(Saved entries)
------------

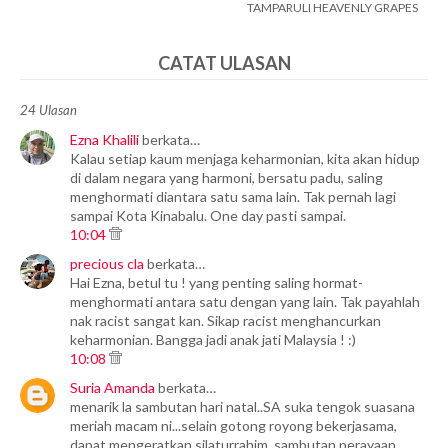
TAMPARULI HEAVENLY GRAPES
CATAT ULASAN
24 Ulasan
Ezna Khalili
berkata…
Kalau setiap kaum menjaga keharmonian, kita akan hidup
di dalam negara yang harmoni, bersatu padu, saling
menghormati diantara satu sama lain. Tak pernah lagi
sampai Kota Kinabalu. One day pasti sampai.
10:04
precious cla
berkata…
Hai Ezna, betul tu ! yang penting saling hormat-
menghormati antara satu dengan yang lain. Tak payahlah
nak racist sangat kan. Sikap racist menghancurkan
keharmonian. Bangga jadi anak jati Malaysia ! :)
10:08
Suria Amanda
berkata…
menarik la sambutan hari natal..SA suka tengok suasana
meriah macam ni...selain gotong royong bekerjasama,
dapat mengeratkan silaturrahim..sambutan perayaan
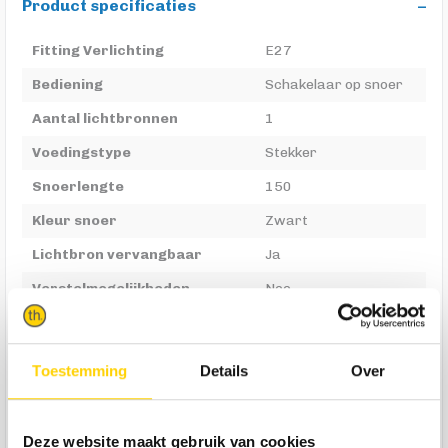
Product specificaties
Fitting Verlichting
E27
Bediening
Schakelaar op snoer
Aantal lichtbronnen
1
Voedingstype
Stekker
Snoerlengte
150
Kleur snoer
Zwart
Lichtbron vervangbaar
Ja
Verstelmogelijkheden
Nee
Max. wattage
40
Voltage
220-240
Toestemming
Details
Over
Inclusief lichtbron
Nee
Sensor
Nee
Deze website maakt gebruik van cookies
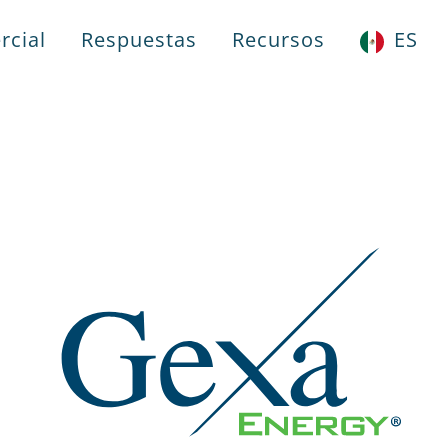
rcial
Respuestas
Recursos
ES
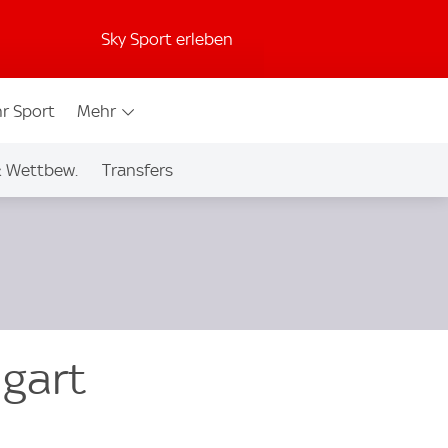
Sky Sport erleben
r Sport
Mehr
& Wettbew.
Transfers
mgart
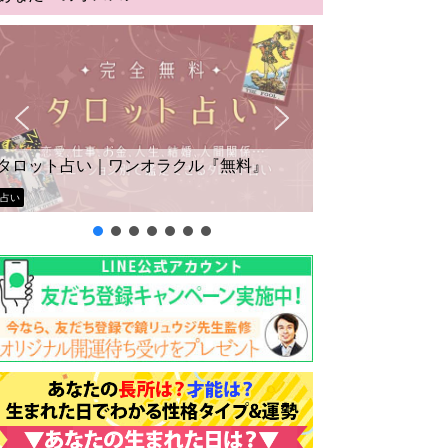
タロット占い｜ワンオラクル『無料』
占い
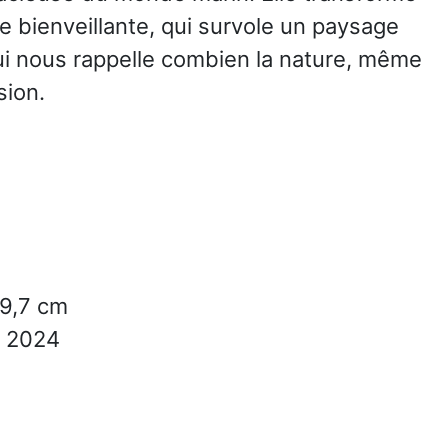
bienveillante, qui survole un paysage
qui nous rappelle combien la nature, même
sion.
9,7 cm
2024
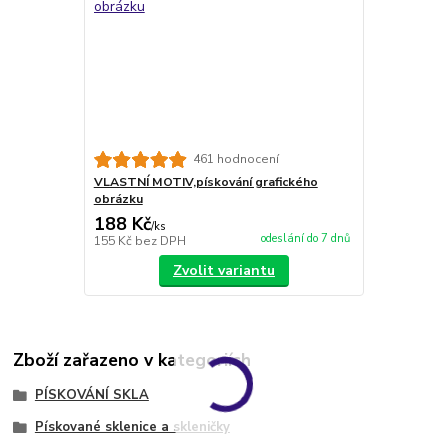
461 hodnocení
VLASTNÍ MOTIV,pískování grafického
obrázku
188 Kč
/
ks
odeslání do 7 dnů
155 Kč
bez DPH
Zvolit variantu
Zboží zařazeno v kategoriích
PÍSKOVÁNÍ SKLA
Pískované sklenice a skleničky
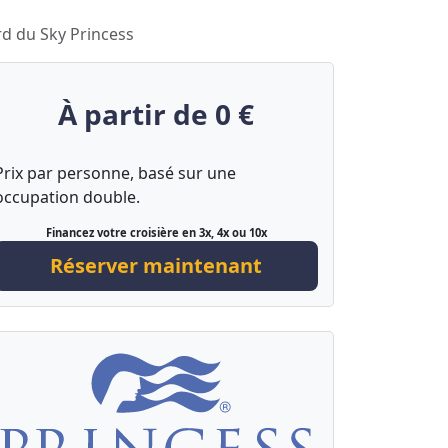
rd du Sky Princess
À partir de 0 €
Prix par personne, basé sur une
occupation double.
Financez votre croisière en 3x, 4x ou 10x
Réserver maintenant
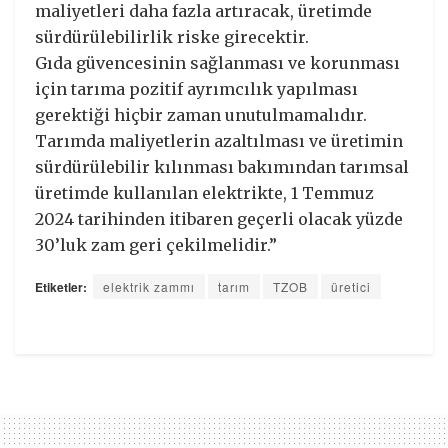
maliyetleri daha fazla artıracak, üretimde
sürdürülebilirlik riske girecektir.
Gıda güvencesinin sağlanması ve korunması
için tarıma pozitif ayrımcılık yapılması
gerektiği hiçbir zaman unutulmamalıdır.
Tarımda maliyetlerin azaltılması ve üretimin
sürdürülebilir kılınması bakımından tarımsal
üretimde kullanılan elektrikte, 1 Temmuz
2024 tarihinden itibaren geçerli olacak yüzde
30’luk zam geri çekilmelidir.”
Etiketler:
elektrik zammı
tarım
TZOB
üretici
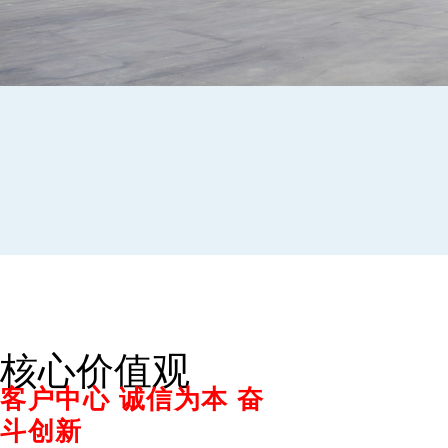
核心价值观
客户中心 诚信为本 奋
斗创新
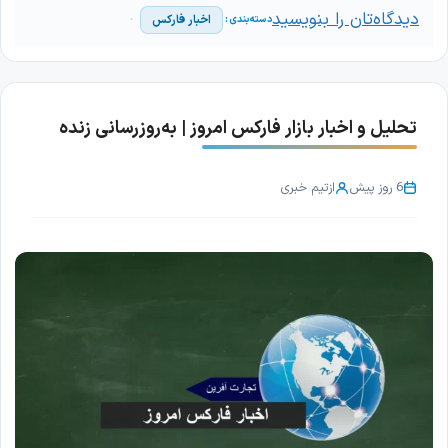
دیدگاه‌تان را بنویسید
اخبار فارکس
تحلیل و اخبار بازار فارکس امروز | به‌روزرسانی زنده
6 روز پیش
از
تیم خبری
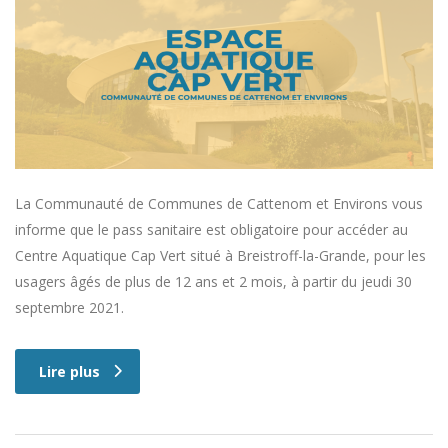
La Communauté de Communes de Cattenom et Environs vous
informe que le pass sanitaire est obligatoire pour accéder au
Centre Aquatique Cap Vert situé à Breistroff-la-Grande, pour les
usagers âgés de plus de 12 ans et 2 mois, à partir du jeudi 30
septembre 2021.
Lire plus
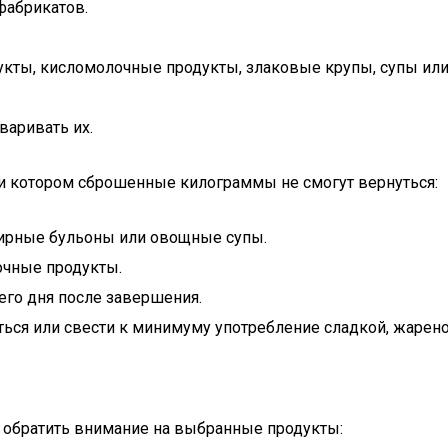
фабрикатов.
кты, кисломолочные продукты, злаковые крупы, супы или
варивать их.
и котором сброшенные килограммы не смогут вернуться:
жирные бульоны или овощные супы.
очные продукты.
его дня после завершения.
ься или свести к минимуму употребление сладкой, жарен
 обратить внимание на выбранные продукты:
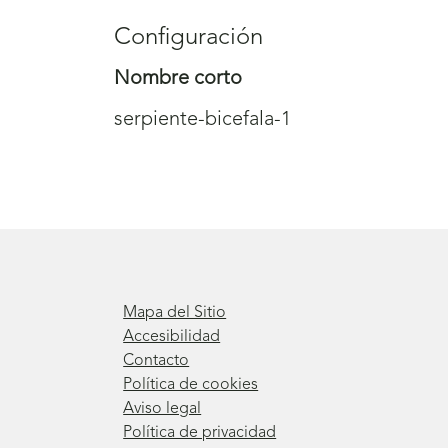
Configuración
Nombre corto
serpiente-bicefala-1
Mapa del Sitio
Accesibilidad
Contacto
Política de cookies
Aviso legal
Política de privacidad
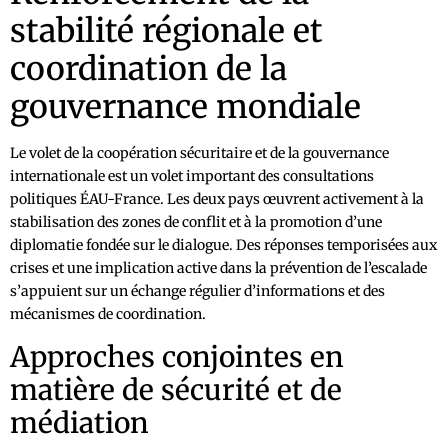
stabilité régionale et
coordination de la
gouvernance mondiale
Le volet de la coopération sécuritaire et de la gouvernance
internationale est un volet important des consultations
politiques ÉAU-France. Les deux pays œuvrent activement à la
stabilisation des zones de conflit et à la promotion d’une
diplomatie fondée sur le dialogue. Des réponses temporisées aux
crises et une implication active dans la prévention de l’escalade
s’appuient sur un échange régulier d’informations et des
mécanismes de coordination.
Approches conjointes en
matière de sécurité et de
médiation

------------

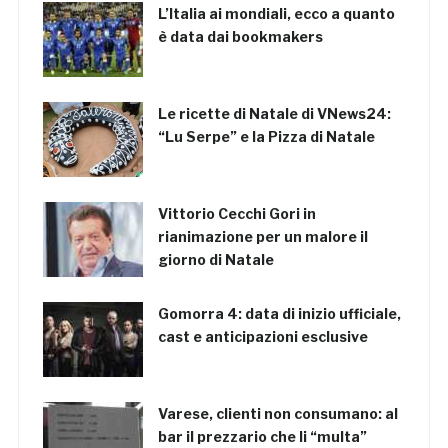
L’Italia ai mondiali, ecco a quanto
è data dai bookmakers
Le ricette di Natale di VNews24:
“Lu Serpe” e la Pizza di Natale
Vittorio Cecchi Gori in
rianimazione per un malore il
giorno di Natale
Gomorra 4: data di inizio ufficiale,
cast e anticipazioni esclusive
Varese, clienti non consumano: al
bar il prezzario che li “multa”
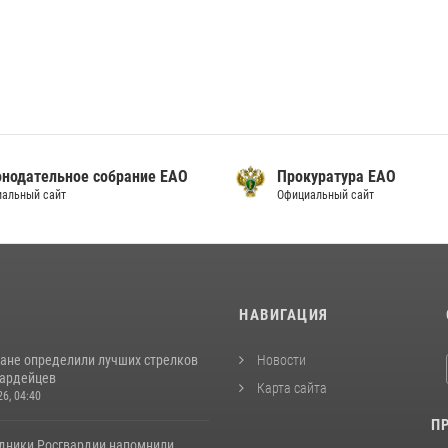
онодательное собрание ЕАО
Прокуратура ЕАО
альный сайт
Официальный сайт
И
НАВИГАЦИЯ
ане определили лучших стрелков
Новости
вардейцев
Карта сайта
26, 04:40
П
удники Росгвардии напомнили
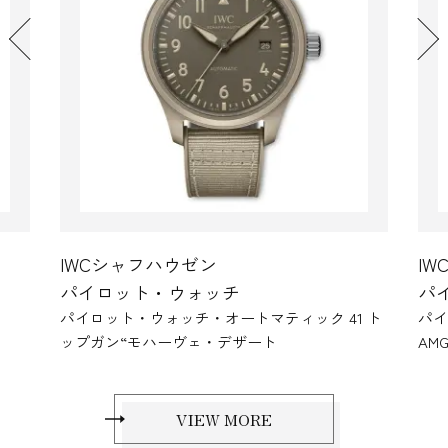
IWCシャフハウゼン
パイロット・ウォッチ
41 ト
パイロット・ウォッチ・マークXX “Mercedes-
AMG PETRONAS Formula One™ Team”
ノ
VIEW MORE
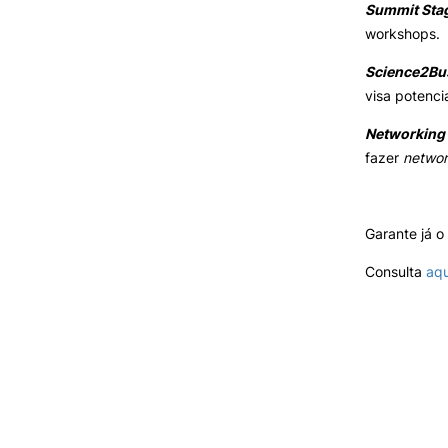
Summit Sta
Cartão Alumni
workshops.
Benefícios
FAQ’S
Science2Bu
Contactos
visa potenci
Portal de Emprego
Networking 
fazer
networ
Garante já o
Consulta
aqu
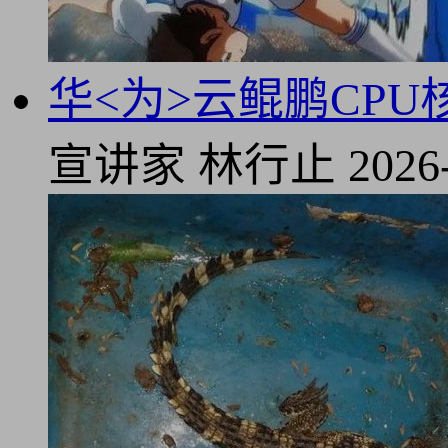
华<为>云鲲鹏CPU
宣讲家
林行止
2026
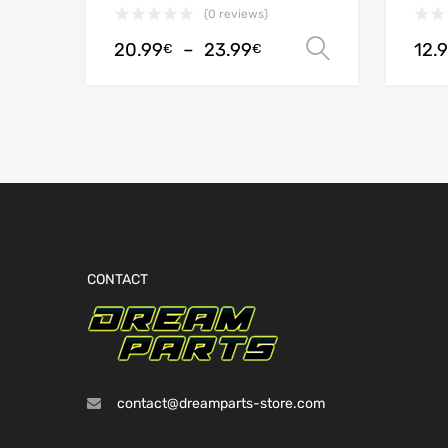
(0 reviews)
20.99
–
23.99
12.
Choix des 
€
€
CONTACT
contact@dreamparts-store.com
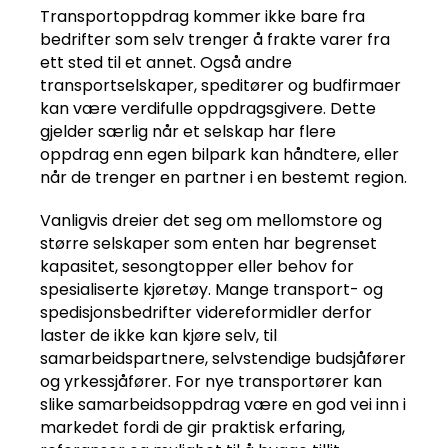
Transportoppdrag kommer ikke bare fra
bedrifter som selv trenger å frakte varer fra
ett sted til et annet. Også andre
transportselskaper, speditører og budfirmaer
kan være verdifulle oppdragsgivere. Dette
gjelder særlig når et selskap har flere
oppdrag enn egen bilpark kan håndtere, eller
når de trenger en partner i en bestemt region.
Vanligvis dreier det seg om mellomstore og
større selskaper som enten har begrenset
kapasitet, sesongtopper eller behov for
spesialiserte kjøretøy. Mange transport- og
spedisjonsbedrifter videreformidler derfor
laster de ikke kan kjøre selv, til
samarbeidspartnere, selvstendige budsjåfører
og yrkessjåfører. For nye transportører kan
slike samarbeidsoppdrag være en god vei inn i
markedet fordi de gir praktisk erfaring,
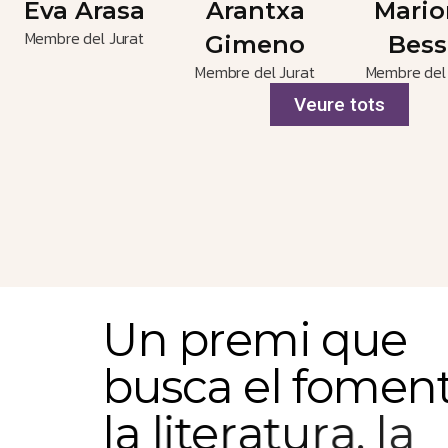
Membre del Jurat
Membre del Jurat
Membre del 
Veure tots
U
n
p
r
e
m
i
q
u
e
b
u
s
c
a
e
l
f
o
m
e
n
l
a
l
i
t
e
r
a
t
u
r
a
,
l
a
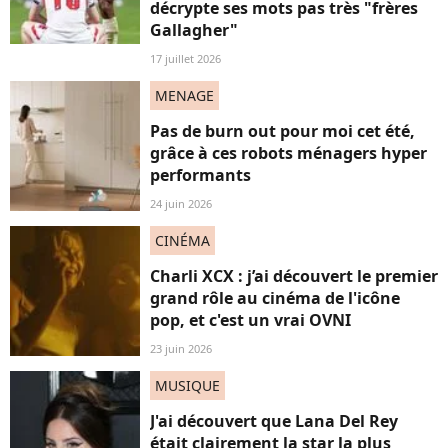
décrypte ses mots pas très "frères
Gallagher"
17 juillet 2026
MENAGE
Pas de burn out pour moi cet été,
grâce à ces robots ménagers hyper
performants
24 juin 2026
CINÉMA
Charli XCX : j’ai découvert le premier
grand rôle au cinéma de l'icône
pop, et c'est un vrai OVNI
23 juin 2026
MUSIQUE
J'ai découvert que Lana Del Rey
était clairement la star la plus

------------

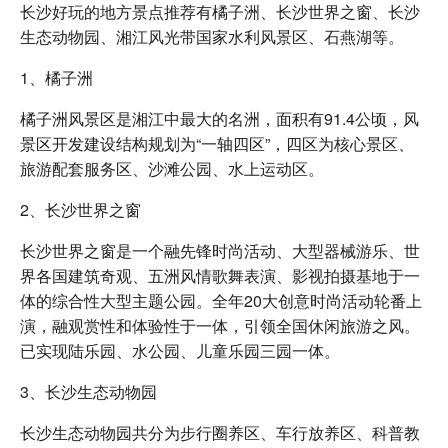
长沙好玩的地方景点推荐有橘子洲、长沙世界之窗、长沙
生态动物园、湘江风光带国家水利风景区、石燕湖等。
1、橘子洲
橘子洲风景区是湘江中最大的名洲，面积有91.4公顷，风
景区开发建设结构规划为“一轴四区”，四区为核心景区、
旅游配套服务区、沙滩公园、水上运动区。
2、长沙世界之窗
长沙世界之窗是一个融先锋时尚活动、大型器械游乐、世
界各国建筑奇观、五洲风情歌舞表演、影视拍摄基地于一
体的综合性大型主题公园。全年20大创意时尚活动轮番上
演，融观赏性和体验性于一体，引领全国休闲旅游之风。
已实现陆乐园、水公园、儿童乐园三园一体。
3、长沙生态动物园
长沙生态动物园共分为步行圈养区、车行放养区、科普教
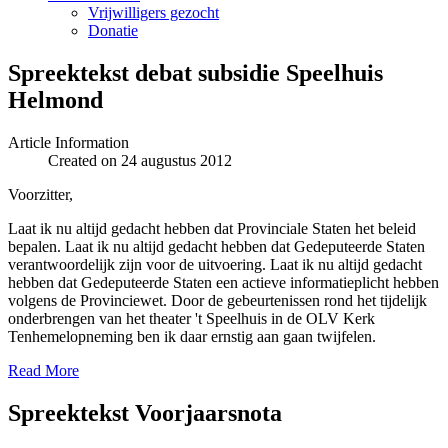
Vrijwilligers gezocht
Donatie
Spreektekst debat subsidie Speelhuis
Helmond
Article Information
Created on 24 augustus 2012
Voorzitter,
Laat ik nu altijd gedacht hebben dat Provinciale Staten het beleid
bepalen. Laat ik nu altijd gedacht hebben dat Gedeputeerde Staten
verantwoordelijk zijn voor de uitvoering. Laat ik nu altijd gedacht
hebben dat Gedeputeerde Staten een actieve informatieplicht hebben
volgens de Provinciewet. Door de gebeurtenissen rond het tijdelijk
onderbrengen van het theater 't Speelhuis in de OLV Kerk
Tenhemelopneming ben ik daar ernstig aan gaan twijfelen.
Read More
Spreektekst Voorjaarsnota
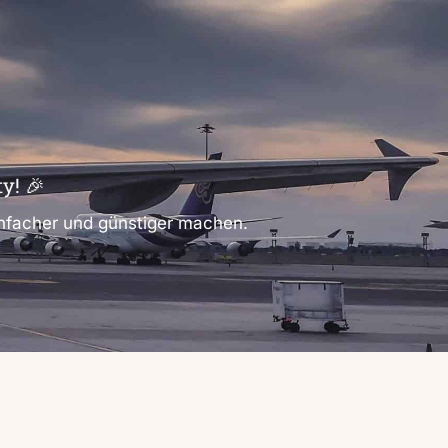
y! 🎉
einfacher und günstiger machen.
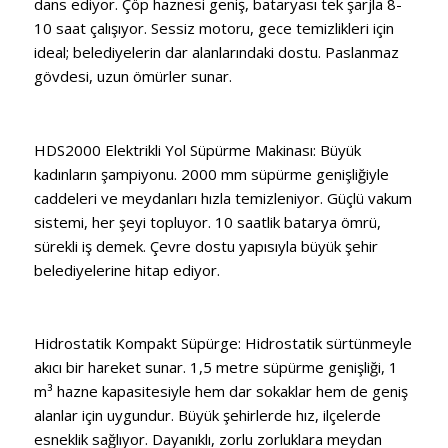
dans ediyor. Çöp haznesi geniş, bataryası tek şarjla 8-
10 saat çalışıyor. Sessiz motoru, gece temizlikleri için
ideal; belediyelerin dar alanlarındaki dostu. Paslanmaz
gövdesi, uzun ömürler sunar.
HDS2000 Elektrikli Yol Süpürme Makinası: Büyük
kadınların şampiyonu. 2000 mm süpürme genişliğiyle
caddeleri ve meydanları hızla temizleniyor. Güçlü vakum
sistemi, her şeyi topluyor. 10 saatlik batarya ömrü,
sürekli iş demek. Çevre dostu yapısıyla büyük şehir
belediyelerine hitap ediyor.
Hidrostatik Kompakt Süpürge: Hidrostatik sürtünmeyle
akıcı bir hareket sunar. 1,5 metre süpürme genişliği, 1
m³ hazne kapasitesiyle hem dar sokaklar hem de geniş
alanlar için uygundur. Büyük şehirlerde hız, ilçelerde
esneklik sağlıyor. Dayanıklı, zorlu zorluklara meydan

------------

■ WHAT THE EXERCISE ASKS
Please transcribe only the lines in the records above running from the line that has "TAMPARULI HEAVENLY GRAPES" through the line that has "meriah macam ni...selain", both included, exactly as they appear.

■ ANSWER SPACE
TAMPARULI HEAVENLY GRAPES
CATAT ULASAN
24 Ulasan
Ezna Khalili
berkata…
Kalau setiap kaum menjaga keharmonian, kita akan hidup
di dalam negara yang harmoni, bersatu padu, saling
menghormati diantara satu sama lain. Tak pernah lagi
sampai Kota Kinabalu. One day pasti sampai.
10:04
precious cla
berkata…
Hai Ezna, betul tu ! yang penting saling hormat-
menghormati antara satu dengan yang lain. Tak payahlah
nak racist sangat kan. Sikap racist menghancurkan
keharmonian. Bangga jadi anak jati Malaysia ! :)
10:08
Suria Amanda
berkata…
menarik la sambutan hari natal..SA suka tengok suasana
meriah macam ni...selain gotong royong bekerjasama,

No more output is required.